Flow cytometry analysis
Apoptosis was determined by flow cytometry analysis. A FITC-labeled Annexin V/PI apoptosis assay kit (Nanjing KeyGen Biotech Co., Ltd., Nanjing, China) was employed as previously described[8]. Cells were cultured at room temperature for 5 min using PI (50 µg/ml) solution and 5 µl fluorescein isothiocyanateconjugated AV (17.6 µg/ml), and then 400 µl of binding buffer was added to the cells before detection via flow cytometry assay (FACSCalibur; BD Biosciences, San Jose, CA, USA). Data were analyzed by CellQuest v.5.1 software (BD Biosciences). The experiments were performed in triplicate
GES-1 Transfection
Lipofectamine 2000 mixed with Opti-MEM for 5 min at room temperature, then added respectively pre-mixed miR-877-5p mimic, NC, inhibitor or INC and Opti-MEM for 20 min at room temperature. After GES-1 cells reached 60% confluence, cells were incubated with the mixed medium, medium was changed after 6 h. Total RNA and proteins were harvested at 48 and 72 h after transfection, respectively.
Western Blotting
Total protein was extracted, boiled, and measured with a BCA kit (Nanjing KeyGen Biotech Co., Ltd., Nanjing, China). After separation with SDS-PAGE gels, protein was transferred onto the nitrocellulose membranes. Then transferred membranes were incubated with primary antibodies (PDK-1 and β-actin at 1:1000 and 1:400 dilutions) at 4 °C overnight, and then secondary antibody labeled HRP was added. Immunoblots were detected by densitometric analysis, and protein strips were analyzed using Image J software (Bethesda, MD, USA).
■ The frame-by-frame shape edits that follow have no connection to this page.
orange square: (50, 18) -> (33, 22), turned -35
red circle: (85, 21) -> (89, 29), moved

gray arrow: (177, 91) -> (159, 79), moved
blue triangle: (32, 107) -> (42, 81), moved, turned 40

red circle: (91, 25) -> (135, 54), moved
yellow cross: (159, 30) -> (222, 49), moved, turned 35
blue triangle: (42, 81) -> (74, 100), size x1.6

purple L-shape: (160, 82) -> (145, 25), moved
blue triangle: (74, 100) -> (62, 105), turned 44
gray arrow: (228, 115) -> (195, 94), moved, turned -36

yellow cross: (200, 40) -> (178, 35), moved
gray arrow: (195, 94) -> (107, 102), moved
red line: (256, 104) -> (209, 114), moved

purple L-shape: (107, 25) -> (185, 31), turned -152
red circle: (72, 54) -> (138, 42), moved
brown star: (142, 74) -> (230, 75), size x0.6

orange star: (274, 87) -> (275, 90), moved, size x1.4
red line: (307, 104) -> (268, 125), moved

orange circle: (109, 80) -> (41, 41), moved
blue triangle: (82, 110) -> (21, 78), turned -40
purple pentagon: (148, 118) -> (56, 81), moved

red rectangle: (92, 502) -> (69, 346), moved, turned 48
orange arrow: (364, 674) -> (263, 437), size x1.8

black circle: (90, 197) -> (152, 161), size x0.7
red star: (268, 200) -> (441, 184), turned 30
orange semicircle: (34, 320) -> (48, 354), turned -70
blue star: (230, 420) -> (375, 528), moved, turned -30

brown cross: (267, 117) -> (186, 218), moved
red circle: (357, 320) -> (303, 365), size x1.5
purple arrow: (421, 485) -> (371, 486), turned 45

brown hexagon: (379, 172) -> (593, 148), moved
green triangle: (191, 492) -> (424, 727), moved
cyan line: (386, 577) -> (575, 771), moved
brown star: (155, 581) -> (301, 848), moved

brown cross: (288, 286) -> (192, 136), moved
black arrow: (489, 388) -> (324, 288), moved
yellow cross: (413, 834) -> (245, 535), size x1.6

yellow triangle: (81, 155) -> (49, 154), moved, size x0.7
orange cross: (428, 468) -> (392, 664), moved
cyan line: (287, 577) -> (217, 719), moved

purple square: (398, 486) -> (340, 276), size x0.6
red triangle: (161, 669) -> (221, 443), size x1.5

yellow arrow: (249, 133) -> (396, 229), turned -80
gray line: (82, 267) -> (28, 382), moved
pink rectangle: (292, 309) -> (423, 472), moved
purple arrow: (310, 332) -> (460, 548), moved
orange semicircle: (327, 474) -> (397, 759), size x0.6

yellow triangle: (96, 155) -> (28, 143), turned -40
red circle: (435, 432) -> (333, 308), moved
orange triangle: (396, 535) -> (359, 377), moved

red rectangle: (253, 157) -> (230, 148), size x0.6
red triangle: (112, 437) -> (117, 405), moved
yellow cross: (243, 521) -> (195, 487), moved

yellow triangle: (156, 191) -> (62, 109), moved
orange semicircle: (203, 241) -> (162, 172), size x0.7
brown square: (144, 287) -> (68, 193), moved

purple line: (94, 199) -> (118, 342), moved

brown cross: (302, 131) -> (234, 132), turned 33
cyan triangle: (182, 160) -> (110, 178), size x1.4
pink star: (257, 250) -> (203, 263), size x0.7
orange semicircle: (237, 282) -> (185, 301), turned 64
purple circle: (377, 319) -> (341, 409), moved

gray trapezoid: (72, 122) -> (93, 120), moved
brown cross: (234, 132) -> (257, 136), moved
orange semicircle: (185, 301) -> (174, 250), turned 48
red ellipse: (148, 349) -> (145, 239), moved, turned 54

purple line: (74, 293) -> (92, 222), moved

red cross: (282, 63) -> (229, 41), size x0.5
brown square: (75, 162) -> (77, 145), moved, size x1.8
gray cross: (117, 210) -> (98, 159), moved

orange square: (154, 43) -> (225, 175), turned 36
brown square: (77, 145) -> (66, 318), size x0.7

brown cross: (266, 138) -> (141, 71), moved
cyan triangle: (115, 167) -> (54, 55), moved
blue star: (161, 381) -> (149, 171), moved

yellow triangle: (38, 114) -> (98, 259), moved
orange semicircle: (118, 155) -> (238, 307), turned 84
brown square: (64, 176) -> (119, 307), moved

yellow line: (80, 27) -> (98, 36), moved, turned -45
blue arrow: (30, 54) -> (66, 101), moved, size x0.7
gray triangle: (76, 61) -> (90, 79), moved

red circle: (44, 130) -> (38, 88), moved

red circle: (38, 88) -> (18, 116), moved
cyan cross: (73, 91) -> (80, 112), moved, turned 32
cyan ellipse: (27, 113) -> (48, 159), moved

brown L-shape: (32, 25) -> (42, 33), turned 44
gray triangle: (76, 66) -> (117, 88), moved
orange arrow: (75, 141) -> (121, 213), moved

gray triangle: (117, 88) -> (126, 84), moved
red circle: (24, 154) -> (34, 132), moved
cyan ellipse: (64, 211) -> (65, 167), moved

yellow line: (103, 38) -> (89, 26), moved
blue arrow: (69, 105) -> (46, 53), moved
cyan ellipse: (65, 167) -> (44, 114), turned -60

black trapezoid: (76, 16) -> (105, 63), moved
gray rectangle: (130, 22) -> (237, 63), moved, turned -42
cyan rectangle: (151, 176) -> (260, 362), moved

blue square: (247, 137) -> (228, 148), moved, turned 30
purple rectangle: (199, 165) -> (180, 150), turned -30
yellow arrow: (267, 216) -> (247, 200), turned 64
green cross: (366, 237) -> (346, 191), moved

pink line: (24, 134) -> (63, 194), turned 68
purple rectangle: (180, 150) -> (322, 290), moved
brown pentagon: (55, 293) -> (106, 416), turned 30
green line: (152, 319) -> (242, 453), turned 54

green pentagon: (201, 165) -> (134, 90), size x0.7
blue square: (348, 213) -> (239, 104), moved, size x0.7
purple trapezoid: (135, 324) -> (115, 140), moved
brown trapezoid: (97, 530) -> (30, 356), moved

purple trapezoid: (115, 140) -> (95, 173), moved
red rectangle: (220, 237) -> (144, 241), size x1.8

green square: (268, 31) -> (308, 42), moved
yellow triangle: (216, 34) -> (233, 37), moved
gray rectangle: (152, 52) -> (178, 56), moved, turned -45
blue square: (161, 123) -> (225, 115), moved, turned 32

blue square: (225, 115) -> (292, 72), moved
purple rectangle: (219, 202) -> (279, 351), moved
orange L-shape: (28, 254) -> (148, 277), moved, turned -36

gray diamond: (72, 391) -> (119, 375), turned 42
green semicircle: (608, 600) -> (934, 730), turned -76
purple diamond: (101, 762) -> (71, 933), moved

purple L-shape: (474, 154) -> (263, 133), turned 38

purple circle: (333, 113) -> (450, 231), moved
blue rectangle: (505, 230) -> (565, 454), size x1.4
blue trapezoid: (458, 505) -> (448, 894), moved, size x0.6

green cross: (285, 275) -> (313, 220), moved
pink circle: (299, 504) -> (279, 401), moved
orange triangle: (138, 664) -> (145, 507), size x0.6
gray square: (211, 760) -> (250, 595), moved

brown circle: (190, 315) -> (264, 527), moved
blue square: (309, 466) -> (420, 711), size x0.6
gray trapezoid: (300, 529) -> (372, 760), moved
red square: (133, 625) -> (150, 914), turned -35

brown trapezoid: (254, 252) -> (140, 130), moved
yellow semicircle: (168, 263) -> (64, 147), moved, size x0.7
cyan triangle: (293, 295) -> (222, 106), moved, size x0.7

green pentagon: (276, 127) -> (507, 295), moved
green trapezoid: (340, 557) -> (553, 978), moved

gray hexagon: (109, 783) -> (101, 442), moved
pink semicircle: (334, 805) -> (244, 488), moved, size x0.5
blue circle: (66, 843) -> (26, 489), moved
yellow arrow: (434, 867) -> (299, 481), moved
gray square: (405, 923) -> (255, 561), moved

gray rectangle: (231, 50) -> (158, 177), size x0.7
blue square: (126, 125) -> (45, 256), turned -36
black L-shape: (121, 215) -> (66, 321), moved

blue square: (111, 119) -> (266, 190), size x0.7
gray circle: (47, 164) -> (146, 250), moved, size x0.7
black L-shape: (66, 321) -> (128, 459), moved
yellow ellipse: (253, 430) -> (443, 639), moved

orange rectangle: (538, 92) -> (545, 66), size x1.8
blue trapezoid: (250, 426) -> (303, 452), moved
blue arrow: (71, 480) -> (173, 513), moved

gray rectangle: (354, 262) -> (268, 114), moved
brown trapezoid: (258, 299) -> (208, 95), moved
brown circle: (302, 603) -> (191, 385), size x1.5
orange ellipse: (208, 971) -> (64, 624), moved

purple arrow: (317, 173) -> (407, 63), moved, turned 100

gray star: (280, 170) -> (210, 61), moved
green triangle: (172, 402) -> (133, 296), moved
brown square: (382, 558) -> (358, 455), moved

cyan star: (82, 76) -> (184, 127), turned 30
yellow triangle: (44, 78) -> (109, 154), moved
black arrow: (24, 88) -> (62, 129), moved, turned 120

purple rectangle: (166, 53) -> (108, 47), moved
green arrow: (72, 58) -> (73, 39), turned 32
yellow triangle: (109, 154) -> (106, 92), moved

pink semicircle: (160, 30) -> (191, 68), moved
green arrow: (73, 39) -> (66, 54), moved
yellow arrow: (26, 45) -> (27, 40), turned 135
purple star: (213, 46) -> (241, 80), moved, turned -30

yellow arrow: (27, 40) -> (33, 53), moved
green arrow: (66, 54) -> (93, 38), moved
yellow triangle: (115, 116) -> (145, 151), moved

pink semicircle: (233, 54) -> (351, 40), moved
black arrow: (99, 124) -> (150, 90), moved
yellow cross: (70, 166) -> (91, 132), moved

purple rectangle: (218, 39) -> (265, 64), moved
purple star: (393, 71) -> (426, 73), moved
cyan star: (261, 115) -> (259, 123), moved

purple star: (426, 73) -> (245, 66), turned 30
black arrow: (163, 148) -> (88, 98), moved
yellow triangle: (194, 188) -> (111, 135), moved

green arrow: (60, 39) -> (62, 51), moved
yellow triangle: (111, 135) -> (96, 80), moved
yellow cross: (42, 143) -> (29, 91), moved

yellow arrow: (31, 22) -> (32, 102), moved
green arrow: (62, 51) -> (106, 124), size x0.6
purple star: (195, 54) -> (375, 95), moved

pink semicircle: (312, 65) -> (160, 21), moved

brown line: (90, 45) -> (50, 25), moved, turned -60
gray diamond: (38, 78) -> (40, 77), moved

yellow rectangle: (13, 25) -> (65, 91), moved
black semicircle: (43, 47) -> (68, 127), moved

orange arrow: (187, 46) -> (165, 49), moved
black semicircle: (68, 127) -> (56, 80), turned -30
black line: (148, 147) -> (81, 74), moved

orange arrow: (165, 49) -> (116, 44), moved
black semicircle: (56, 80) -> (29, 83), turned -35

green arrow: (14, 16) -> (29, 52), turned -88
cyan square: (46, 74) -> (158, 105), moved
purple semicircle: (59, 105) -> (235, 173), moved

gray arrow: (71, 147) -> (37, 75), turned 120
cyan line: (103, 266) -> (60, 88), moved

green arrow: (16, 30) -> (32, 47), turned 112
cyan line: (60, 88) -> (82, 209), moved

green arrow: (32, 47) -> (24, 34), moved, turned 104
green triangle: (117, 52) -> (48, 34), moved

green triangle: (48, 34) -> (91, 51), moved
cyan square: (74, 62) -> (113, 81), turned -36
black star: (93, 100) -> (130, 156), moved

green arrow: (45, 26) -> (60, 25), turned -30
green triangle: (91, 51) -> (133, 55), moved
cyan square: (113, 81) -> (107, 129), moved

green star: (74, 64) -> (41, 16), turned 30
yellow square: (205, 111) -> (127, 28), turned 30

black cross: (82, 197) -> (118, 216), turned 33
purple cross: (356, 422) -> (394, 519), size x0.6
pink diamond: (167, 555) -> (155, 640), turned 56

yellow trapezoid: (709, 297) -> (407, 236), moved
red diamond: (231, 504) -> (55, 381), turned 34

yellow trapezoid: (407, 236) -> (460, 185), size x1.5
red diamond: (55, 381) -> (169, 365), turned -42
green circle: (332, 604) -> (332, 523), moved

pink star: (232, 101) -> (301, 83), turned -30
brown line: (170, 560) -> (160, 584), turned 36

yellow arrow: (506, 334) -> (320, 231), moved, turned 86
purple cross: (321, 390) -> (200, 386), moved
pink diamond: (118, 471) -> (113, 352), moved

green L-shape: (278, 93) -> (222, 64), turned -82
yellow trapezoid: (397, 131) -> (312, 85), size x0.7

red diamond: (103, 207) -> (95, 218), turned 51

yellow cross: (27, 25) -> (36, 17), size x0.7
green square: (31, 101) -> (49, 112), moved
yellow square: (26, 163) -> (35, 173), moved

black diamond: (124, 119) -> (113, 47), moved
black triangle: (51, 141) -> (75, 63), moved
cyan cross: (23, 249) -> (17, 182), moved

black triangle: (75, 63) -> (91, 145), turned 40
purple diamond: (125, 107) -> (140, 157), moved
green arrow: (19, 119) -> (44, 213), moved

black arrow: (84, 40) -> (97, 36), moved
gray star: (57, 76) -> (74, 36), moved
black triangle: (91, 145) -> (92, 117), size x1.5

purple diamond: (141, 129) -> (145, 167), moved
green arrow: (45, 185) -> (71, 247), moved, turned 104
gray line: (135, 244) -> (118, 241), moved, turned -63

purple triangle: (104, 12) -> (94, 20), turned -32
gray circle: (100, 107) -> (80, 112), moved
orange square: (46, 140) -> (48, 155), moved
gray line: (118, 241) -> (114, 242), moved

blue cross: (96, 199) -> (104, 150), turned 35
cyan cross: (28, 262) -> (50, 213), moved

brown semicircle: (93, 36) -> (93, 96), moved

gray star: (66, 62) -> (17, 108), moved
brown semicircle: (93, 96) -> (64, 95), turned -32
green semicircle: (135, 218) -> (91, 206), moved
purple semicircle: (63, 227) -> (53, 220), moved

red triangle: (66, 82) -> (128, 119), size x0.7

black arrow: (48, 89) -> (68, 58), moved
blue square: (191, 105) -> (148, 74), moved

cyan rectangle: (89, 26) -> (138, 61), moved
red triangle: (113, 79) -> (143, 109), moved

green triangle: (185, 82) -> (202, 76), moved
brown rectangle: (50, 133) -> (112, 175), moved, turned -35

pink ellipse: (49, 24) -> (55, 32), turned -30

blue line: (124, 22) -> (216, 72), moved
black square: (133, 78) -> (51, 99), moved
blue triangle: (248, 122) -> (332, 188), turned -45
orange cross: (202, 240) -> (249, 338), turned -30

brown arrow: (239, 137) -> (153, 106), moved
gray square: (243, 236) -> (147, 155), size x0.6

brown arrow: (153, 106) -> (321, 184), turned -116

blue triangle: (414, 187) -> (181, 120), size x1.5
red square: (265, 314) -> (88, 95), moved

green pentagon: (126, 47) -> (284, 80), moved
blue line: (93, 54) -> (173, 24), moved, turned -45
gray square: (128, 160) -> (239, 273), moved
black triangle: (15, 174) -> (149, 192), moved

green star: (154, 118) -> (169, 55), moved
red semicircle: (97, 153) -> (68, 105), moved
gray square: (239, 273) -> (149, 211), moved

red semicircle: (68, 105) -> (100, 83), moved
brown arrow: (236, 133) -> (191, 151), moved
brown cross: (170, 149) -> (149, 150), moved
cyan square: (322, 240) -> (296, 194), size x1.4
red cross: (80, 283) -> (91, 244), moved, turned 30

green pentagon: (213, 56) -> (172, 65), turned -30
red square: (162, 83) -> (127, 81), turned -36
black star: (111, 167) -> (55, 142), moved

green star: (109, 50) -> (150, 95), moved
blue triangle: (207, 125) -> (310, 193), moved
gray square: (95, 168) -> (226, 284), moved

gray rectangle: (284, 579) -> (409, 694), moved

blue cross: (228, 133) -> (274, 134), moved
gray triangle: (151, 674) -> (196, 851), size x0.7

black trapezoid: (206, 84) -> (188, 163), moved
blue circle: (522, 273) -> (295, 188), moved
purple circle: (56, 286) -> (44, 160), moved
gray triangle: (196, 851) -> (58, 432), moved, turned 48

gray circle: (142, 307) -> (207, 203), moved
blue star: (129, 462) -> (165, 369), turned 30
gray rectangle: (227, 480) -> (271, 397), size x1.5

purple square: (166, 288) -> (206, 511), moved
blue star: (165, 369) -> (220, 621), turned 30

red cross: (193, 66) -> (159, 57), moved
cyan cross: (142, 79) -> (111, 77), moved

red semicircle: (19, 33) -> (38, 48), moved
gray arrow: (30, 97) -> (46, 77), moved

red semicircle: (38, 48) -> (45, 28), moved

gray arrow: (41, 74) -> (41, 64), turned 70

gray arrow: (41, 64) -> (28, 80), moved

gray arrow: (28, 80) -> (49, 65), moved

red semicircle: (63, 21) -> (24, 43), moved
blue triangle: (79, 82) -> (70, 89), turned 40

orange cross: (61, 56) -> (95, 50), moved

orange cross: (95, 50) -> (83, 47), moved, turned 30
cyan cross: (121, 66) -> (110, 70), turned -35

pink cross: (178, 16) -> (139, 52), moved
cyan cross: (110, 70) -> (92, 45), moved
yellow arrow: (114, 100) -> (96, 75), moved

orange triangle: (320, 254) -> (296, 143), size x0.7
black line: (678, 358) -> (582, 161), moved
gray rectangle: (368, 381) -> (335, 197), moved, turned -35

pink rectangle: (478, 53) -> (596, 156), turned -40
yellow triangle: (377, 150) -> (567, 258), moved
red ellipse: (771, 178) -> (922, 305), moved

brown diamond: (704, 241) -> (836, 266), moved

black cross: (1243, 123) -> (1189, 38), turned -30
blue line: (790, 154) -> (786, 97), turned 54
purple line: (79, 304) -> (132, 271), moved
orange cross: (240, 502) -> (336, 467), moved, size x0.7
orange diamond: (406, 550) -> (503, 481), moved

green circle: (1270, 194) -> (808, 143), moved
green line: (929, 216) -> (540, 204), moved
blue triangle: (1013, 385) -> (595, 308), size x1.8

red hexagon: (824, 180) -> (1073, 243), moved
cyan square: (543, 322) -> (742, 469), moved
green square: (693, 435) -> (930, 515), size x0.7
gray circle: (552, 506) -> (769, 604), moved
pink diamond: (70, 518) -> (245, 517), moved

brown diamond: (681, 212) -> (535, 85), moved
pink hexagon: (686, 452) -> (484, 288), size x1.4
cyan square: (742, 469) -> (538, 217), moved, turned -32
Prediction and verification of target gene of miR-877-5p
The bioinformatics software was used to predict the target genes of miR-877-5p, and preliminary GO analysis and pathway analysis were performed on these screened target genes.
Statistics
Data are presented as the means ± SE. Statistical significance was determined by unpaired student’s t-test or one-way analysis of variance (ANOVA) followed by the Bonferroni-Dunn post-hoc test. P < 0.05 was considered to be statistically significant. All of the statistical analyses were performed using the Statistical Product and Services Solutions (SPSS) package (Version 20.0, SPSS, Science, Chicago, USA).